O lamentável em todo este ciclo é que basta uma análise rápida para perceber que algo fundamental foi deixado de fora: o filme em si. Toda a discussão, afinal, gira em torno não do longa, mas das expectativasem torno deste e da antipatia que um tipo de fã sente pelo outro.

E enquanto todos se agridem, os estúdios correm alegremente rumo ao banco.

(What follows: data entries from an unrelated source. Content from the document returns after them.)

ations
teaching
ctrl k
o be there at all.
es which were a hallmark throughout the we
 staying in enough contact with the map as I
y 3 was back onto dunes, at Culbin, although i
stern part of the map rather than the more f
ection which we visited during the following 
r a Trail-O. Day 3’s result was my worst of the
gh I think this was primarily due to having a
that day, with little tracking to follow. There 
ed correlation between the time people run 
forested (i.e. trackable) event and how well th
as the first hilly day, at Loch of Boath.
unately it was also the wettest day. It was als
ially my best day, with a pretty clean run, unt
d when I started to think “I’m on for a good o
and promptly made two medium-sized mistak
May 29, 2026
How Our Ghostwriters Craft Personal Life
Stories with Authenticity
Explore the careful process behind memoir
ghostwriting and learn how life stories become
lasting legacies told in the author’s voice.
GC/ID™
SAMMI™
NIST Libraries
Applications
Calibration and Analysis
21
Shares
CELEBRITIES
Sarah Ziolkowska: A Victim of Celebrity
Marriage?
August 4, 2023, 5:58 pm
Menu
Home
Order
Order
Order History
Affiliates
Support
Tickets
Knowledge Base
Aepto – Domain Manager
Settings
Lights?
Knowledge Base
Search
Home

Cabe, aqui, lembrar o que Pauline Kael escreveu há tantas décadas: “Nas Artes, a única fonte de informações confiável é o crítico; o resto é Publicidade”. Ela não queria dizer com isso, claro, que você deve encarar a palavra do crítico como Evangelho; apenas que a discussão promovida por este é movida por um interesse genuíno pelo filme em si, não pelo dinheiro que você vai deixar nas bilheterias. E pensar sobre a Arte só é possível se você ignorar o contexto do marketing e concentrar-se na obra.

Se fizermos isso, todos cresceremos como cinéfilos e seres humanos. Já a troca de insultos motivada pelo simples hype nos conduzirá apenas à mais profunda ignorância.

Dito isso, espero gostar do novo Batman. Afinal, quero conhecer meus netos.